■ **Task objective**: In the data that follows, count each line holding the string "Dezember"; answer with the number only.

Dataset excerpts section start

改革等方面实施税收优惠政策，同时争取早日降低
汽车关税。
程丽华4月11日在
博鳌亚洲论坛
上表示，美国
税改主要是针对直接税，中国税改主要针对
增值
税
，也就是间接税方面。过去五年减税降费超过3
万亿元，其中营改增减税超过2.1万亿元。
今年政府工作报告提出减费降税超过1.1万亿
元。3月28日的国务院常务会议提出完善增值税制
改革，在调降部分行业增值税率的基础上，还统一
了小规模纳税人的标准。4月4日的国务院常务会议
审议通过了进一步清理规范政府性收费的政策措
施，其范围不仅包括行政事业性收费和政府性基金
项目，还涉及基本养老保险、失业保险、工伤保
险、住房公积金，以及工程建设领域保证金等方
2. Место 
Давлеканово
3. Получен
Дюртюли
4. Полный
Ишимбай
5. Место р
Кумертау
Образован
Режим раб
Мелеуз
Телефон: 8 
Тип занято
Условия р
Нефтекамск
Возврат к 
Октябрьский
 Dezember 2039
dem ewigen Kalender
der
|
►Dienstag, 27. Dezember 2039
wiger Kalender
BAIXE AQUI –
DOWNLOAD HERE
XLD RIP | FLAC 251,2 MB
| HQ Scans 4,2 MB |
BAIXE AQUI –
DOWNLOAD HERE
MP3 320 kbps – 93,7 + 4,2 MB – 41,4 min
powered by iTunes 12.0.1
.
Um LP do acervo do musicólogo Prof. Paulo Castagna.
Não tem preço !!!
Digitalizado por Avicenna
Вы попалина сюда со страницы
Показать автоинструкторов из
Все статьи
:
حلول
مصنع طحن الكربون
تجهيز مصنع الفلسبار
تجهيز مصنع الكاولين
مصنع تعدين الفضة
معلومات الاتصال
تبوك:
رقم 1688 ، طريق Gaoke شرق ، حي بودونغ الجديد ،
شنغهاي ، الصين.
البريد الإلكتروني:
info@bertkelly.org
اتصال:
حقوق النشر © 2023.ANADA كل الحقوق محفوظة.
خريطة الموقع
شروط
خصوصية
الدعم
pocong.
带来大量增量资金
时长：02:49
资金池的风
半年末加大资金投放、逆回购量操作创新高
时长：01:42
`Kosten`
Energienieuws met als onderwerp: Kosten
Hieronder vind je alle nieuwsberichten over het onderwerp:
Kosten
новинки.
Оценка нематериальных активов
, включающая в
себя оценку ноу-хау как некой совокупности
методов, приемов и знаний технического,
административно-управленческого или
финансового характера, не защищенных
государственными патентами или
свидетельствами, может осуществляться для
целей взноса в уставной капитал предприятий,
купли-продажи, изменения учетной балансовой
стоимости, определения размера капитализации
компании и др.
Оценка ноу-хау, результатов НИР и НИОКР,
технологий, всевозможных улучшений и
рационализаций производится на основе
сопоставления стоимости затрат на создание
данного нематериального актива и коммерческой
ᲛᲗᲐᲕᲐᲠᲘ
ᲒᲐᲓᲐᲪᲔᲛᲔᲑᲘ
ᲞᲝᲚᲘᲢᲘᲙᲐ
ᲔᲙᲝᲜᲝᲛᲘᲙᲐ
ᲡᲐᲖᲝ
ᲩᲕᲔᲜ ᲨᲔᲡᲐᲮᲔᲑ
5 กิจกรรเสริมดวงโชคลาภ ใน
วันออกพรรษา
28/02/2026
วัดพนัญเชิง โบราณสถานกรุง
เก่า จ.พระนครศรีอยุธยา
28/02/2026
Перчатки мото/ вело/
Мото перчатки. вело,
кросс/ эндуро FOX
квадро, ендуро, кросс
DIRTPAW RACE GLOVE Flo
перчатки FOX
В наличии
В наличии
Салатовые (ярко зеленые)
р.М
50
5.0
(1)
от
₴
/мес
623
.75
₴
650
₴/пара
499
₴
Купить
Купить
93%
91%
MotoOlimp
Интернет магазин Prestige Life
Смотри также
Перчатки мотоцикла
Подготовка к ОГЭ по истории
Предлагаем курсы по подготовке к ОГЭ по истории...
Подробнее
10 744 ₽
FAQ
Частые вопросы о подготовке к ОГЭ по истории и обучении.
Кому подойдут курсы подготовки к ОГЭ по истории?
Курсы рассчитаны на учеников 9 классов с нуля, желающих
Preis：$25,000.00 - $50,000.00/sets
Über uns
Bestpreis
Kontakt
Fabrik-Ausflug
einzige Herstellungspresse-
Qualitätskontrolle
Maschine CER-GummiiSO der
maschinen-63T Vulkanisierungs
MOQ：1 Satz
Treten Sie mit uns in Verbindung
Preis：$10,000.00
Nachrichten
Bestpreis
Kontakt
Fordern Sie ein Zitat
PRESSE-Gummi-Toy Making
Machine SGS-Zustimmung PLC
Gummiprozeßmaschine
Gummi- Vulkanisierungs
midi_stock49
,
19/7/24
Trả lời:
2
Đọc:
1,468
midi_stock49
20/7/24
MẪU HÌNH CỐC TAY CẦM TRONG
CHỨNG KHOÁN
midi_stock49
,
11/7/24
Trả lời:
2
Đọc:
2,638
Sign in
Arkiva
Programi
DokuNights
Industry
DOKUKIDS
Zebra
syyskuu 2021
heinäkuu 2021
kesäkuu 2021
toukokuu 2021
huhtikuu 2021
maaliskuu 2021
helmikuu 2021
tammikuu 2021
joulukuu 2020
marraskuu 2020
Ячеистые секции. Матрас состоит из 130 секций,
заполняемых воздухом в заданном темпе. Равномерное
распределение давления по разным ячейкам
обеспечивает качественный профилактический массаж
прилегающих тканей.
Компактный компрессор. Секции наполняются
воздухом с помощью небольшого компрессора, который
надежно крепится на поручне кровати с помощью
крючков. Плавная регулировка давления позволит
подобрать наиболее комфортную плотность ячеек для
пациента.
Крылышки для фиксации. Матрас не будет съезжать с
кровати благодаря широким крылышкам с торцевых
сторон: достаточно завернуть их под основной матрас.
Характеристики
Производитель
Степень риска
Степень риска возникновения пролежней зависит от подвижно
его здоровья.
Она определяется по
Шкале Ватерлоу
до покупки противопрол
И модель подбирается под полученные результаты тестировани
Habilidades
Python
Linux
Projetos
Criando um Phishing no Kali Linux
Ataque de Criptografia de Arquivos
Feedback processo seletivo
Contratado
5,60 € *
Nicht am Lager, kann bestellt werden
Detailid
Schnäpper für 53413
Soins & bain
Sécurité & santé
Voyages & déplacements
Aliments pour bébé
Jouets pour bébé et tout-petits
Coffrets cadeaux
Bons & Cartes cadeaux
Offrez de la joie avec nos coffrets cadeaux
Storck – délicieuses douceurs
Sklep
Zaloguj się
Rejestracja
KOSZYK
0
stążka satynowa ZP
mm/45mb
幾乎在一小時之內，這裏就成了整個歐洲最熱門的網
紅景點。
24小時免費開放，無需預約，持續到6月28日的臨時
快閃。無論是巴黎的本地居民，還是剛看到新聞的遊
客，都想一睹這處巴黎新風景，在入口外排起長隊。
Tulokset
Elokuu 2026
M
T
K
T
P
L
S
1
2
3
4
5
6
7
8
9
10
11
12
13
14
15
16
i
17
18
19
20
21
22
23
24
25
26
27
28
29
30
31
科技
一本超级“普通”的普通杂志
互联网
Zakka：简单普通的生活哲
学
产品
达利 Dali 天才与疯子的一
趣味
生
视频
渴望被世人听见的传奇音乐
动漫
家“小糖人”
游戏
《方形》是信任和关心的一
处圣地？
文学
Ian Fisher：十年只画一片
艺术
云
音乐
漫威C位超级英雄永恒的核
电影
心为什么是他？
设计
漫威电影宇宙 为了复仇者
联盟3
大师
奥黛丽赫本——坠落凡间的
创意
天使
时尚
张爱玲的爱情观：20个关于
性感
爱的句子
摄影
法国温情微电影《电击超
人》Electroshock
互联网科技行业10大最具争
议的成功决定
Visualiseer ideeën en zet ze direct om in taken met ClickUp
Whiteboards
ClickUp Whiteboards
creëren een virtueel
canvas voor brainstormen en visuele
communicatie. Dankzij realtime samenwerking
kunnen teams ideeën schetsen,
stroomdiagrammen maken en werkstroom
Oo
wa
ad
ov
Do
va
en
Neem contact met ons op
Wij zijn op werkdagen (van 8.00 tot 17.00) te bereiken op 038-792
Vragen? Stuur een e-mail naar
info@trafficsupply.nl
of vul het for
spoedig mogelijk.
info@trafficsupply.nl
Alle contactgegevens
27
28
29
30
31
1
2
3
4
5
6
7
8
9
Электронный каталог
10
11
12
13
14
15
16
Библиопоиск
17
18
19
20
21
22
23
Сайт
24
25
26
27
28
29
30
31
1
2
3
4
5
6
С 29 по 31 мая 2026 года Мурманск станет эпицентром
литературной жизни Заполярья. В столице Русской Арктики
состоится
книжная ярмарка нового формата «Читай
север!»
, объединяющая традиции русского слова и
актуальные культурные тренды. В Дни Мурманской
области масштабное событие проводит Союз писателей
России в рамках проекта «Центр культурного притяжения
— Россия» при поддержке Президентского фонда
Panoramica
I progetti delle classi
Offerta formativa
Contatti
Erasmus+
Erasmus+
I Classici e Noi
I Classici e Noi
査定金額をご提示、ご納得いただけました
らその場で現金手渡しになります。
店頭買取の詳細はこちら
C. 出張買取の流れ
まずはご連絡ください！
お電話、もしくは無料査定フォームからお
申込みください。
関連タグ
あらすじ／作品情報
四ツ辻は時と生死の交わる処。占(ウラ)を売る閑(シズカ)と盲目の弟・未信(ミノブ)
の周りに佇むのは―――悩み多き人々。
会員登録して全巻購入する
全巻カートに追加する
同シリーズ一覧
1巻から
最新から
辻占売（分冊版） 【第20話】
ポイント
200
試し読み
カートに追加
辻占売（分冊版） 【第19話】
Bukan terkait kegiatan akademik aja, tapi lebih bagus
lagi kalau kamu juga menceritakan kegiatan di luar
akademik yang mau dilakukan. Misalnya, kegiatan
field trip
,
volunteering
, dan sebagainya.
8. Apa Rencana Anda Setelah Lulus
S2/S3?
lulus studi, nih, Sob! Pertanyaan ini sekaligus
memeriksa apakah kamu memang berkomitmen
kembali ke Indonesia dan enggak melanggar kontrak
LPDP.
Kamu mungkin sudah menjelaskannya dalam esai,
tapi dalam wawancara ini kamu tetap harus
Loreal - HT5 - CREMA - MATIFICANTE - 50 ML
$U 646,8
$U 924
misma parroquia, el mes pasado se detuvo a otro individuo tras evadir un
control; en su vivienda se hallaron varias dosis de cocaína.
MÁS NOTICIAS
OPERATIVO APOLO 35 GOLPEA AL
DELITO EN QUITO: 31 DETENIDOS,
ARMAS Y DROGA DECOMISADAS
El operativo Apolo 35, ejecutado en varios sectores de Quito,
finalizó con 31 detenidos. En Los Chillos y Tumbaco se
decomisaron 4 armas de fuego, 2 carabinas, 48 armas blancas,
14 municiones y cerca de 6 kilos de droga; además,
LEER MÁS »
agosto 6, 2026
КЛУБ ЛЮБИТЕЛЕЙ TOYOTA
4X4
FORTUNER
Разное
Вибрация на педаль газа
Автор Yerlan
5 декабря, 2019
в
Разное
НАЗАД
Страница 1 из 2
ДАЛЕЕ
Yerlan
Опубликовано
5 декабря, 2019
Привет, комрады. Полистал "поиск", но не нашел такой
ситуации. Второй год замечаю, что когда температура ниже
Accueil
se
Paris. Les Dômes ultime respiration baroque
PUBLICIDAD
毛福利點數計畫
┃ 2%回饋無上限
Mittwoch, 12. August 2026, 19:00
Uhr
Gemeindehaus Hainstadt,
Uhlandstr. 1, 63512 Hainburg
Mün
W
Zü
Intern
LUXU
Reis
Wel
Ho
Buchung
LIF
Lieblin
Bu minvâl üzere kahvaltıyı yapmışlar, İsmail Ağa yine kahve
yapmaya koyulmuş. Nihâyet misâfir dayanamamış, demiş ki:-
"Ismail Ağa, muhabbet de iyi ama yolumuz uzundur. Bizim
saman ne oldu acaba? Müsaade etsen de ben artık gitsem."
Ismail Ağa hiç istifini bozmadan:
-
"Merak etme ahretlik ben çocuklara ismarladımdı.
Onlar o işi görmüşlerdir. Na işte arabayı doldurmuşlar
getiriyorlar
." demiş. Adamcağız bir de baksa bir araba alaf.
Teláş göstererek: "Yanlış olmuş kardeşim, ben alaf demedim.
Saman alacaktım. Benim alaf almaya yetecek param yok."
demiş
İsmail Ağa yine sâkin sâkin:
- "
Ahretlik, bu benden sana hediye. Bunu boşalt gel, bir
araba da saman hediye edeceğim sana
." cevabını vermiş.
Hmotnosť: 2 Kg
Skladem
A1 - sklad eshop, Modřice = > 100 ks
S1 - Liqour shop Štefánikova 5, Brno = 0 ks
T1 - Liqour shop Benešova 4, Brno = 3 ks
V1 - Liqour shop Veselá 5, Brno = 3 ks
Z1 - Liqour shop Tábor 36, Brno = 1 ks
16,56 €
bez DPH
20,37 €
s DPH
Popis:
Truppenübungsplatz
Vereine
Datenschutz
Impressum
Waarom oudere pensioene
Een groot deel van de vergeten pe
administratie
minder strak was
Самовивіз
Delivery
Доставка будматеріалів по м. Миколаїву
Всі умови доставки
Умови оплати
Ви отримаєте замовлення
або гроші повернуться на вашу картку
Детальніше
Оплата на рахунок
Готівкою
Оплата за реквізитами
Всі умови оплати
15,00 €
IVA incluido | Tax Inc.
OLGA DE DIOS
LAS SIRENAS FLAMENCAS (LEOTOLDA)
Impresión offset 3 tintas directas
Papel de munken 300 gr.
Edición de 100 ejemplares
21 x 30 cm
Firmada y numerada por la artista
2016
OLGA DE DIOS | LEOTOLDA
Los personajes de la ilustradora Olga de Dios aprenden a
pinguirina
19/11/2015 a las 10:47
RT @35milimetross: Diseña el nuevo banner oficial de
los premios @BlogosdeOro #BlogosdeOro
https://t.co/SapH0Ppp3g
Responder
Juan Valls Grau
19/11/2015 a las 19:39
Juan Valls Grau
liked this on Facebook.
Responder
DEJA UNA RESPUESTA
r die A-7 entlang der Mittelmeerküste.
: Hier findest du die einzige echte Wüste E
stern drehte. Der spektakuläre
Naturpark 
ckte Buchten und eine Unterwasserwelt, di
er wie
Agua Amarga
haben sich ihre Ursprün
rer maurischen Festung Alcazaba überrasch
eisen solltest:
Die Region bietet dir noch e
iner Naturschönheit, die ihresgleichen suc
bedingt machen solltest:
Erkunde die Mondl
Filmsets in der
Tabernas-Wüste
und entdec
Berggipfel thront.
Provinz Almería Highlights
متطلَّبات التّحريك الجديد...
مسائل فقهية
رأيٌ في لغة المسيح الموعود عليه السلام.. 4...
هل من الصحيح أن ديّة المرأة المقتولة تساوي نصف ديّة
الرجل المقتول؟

Dataset excerpts section end

■ **Solution**: 2